The Day Hitler Died will premiere on Monday, Nov. 16, at 8 p.m.-and will share footage of interviews conducted by Judge Michael Musmanno, who presided over the Einsatzgruppen (Action Group) war crime trials in Nuremberg the 1940s and interviewed those working closely with Hitler in his last days.
Just as rumors circulated that Elvis Presley wasn't really dead, so it was with the death of Hitler. While Musmanno conducted the trials in Germany, he spent weekends and evenings tracking down survivors from Hitler's intimate circles, including the family of Hitler's longtime mistress, Eva Braun; secretary Traudl Junge, who typed Hitler's last will and testament; and Hitler Youth leader Artur Axmann.
Axmann saw Hitler after he shot himself, recalling, "The blast of the pistol had ruptured the veins on either side of his head."
That these interviews are captured on footage speaks to Musmanno's thoroughness-and recalls other interactions with Hollywood. The footage was among the voluminous personal papers and library that Musmanno (1897-1968), a former Pennsylvania State Supreme Court justice, congressman and labor lawyer who fought unsuccessfully for Sacco & Vanzetti, donated to the Duquesne University archives.
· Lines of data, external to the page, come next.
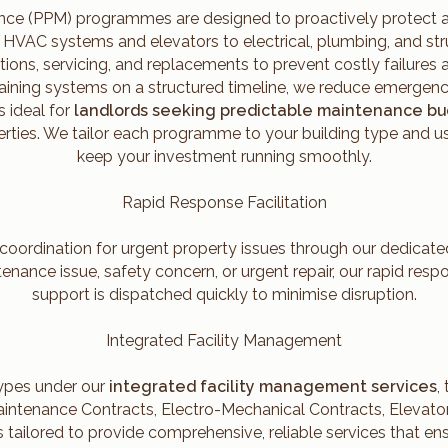
ce (PPM) programmes are designed to proactively protect and
m HVAC systems and elevators to electrical, plumbing, and s
tions, servicing, and replacements to prevent costly failure
taining systems on a structured timeline, we reduce emergenc
 ideal for
landlords seeking predictable maintenance b
rties. We tailor each programme to your building type and u
keep your investment running smoothly.
Rapid Response Facilitation
 coordination for urgent property issues through our dedicat
nance issue, safety concern, or urgent repair, our rapid resp
support is dispatched quickly to minimise disruption.
Integrated Facility Management
types under our
integrated facility management services
,
intenance Contracts, Electro-Mechanical Contracts, Elevator
s tailored to provide comprehensive, reliable services that e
"He spent all of his extra time (while serving as a judge at Nuremberg) finding everybody, conducting interviews and compiling all the material," said Tom White, Duquesne University archivist. "Musmanno started interviewing shortly after the war, then realized it should be captured on film. He paid for the film himself and had it brought from New York because he wanted to demonstrate, for sure, that Hitler was dead."
Musmanno captured and/or recaptured about 22 of the interviews he did on film, using them as the basis for his book Ten Days to Die. The copies, 8mm films, became part of the Musmanno collection in Duquesne's archives, and were converted to digital format.
In the 2000s, a German company used some of this footage for a documentary. More recently, by working with the Musmanno family and the Scottish company Finestripe Productions, these remarkable recordings will be seen outside Germany for the first time.